Output the full listing below exactly, without the pictures.

◇ ◇ ◇ ◇ ◇

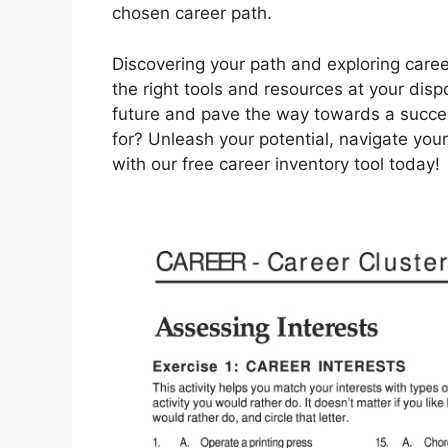
chosen career path.
Discovering your path and exploring caree
the right tools and resources at your disp
future and pave the way towards a success
for? Unleash your potential, navigate you
with our free career inventory tool today!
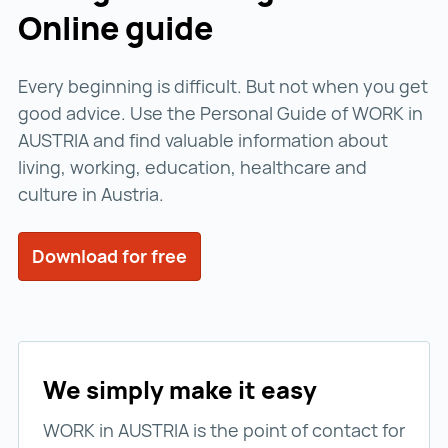
Online guide
Every beginning is difficult. But not when you get
good advice. Use the Personal Guide of WORK in
AUSTRIA and find valuable information about
living, working, education, healthcare and
culture in Austria.
Download for free
We simply make it easy
WORK in AUSTRIA is the point of contact for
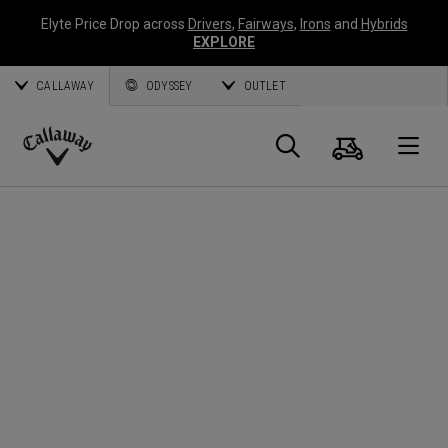
Elyte Price Drop across
Drivers
,
Fairways
,
Irons
and
Hybrids
EXPLORE
CALLAWAY
ODYSSEY
OUTLET
Cart
Search
O
Callaway
Golf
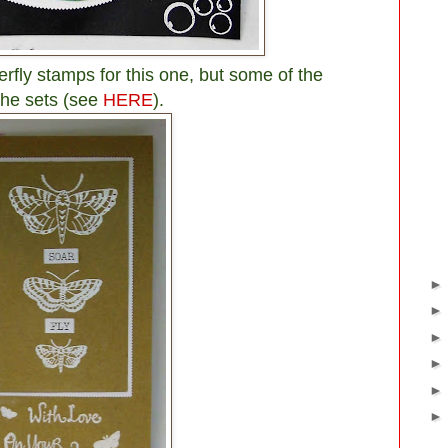
terfly stamps for this one, but some of the
the sets (see
HERE
).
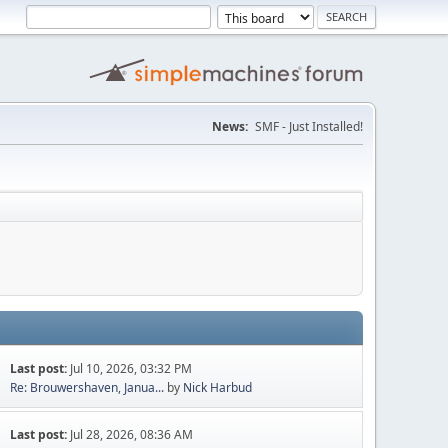
News:
SMF - Just Installed!
Last post:
Jul 10, 2026, 03:32 PM
Re: Brouwershaven, Janua...
by
Nick Harbud
Last post:
Jul 28, 2026, 08:36 AM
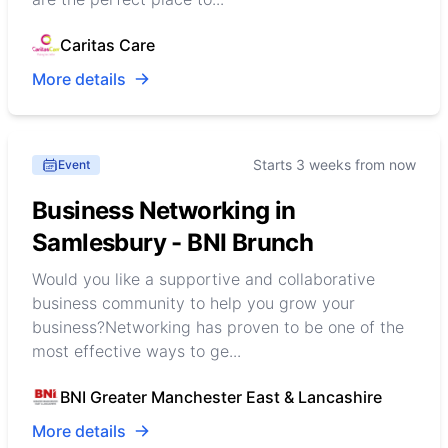
Caritas Care
More details
Starts 3 weeks from now
Event
Business Networking in
Samlesbury - BNI Brunch
Would you like a supportive and collaborative
business community to help you grow your
business?Networking has proven to be one of the
most effective ways to ge...
BNI Greater Manchester East & Lancashire
More details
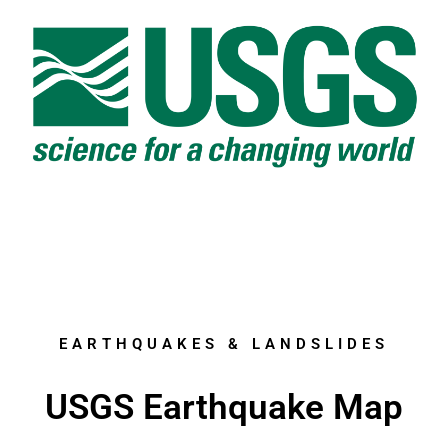
EARTHQUAKES & LANDSLIDES
USGS Earthquake Map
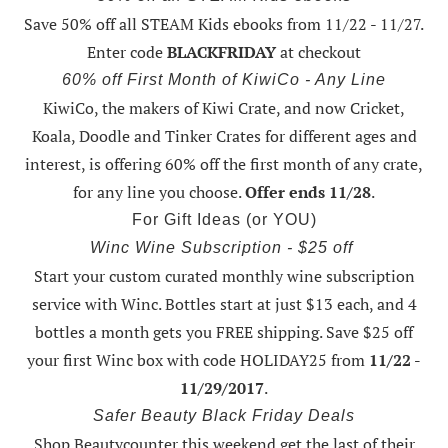
Save 50% off all STEAM Kids ebooks from 11/22 - 11/27
.
Enter code
BLACKFRIDAY
at checkout
60% off First Month of KiwiCo - Any Line
KiwiCo, the makers of Kiwi Crate, and now Cricket,
Koala, Doodle and Tinker Crates for different ages and
interest, is offering
60% off the first month of any crate
,
for any line you choose.
Offer ends 11/28
.
For Gift Ideas (or YOU)
Winc Wine Subscription - $25 off
Start your custom curated monthly wine subscription
service with Winc. Bottles start at just $13 each, and 4
bottles a month gets you FREE shipping.
Save $25 off
your first Winc box with code HOLIDAY25
from
11/22 -
11/29/2017
.
Safer Beauty Black Friday Deals
Shop Beautycounter this weekend
get the last of their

◇ ◇ ◇ ◇ ◇

§ Exercise result
chosen career path.
Discovering your path and exploring caree
the right tools and resources at your disp
future and pave the way towards a success
for? Unleash your potential, navigate you
with our free career inventory tool today!
Online guide
Every beginning is difficult. But not when you get
good advice. Use the Personal Guide of WORK in
AUSTRIA and find valuable information about
living, working, education, healthcare and
culture in Austria.
Download for free
We simply make it easy
WORK in AUSTRIA is the point of contact for
Elyte Price Drop across
Drivers
,
Fairways
,
Irons
and
Hybrids
EXPLORE
CALLAWAY
ODYSSEY
OUTLET
Cart
Search
O
Callaway
Golf
terfly stamps for this one, but some of the
the sets (see
HERE
).
News:
SMF - Just Installed!
Last post:
Jul 10, 2026, 03:32 PM
Re: Brouwershaven, Janua...
by
Nick Harbud
Last post:
Jul 28, 2026, 08:36 AM
Caritas Care
More details
Starts 3 weeks from now
Event
Business Networking in
Samlesbury - BNI Brunch
Would you like a supportive and collaborative
business community to help you grow your
business?Networking has proven to be one of the
most effective ways to ge...
BNI Greater Manchester East & Lancashire
More details
EARTHQUAKES & LANDSLIDES
USGS Earthquake Map
Save 50% off all STEAM Kids ebooks from 11/22 - 11/27
.
Enter code
BLACKFRIDAY
at checkout
60% off First Month of KiwiCo - Any Line
KiwiCo, the makers of Kiwi Crate, and now Cricket,
Koala, Doodle and Tinker Crates for different ages and
interest, is offering
60% off the first month of any crate
,
for any line you choose.
Offer ends 11/28
.
For Gift Ideas (or YOU)
Winc Wine Subscription - $25 off
Start your custom curated monthly wine subscription
service with Winc. Bottles start at just $13 each, and 4
bottles a month gets you FREE shipping.
Save $25 off
your first Winc box with code HOLIDAY25
from
11/22 -
11/29/2017
.
Safer Beauty Black Friday Deals
Shop Beautycounter this weekend
get the last of their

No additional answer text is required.